Like, if I expect 99.9% of users to know a parameter MyOptions
at comptime,
I might just simply force the parameter to be comptime:
pub fn myOperation(comptime options: MyOptions, value: anytype) void {
switch (options.mode) {
.MODE_1 => {
// comptime selected algorithm using 'MODE_1',
// this branch should not exist when providing option 'MODE_2'
},
.MODE_2 => {
// comptime selected algorithm using 'MODE_2',
// this branch should not exist when providing option 'MODE_1'
},
}
}
Written like this, depending on what ‘mode’ the user provides as an option,
the compiler would be expected to prune the branches that are never applicable at their call-sites (maybe not in ReleaseSmall, but that’s fine).
But this puts a hard constraint on how an end user can use the code: they MUST know the comptime parameters at compile time, and maybe they wanted to use my library function with runtime MyOptions
The solution as a library developer is to provide a version with runtime-allowed parameters, but providing 2 separate functions that do the same thing with the exception that one takes comptime parameters and one takes runtime parameters seems like a bad/bloated pattern, even if I expect only 0.01% of users to want to use it in this way.
That means the ‘better’ choice seems like it might just be to provide the runtime options version as the ONLY option:
pub fn myOperation(options: MyOptions, value: anytype) void {
switch (options.mode) {
.MODE_1 => {
// probably accessed by a jump table based on the integer value of options.mode
// but *might* be pruned away if options is comptime-known to be 'MODE_2'?
},
.MODE_2 => {
// probably accessed by a jump table based on the integer value of options.mode
// but *might* be pruned away if options is comptime-known to be 'MODE_1'?
},
}
}
It is not obvious in this example, but what if comptime pruning of unused branches is significantly better/faster/smaller than the runtime alternatives, for whatever reason.
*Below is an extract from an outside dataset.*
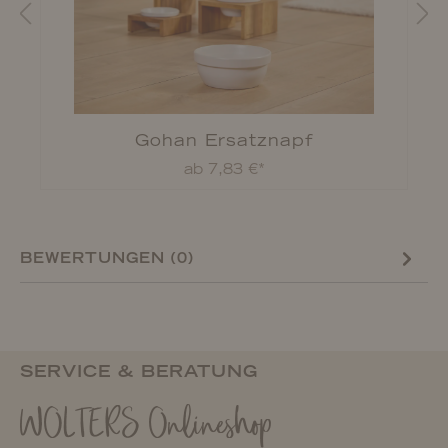
Gohan Ersatznapf
ab 7,83 €*
BEWERTUNGEN (0)
SERVICE & BERATUNG
WOLTERS Onlineshop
My question then is this: If there is clearly a benefit to the compiler pruning branches based on comptime-known values, but I still want to allow end users to be able to call the same function with runtime values without writing a runtime version with duplicated code, how far should I trust the compiler to be able to determine that comptime-known values passed to runtime function parameters can produce (alternate) optimized function calls that prune out unecessary branches/logic, and should it be considered a better practice to provide library functions that always take runtime parameters and trust the compile to fix it, or force function parameters to be comptime if I always want the comptime optimizations to occur.